• EXCERPTED DATA:
^^^^^^^^^^^^^^^^
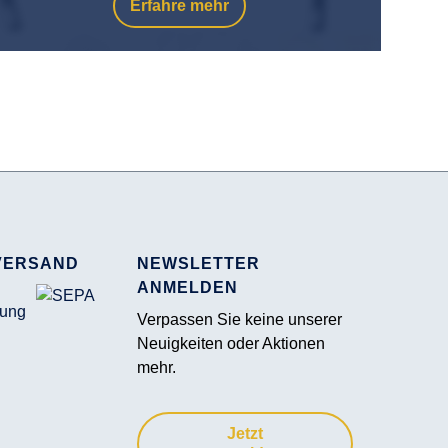
Erfahre mehr
VERSAND
NEWSLETTER
ANMELDEN
Verpassen Sie keine unserer
Neuigkeiten oder Aktionen
mehr.
Jetzt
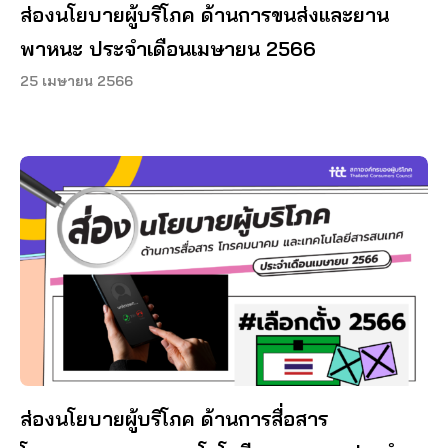
ส่องนโยบายผู้บริโภค ด้านการขนส่งและยาน
พาหนะ ประจำเดือนเมษายน 2566
25 เมษายน 2566
ส่องนโยบายผู้บริโภค ด้านการสื่อสาร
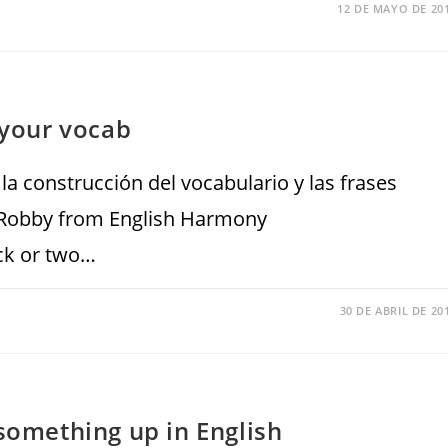
12 DE MAYO DE 20
 your vocab
 la construcción del vocabulario y las frases
om Robby from English Harmony
ck or two…
30 DE ABRIL DE 20
 something up in English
^^^^^^^^^^^^^^^^
• TASK: Copy only this, please: the line with "Neuigkeiten oder Aktionen" and every line after it through the end of the data, with no pictures.

• ANSWER SECTION:
Neuigkeiten oder Aktionen
mehr.
Jetzt
ส่องนโยบายผู้บริโภค ด้านการขนส่งและยาน
พาหนะ ประจำเดือนเมษายน 2566
25 เมษายน 2566
ส่องนโยบายผู้บริโภค ด้านการสื่อสาร
12 DE MAYO DE 20
 your vocab
 la construcción del vocabulario y las frases
om Robby from English Harmony
ck or two…
30 DE ABRIL DE 20
 something up in English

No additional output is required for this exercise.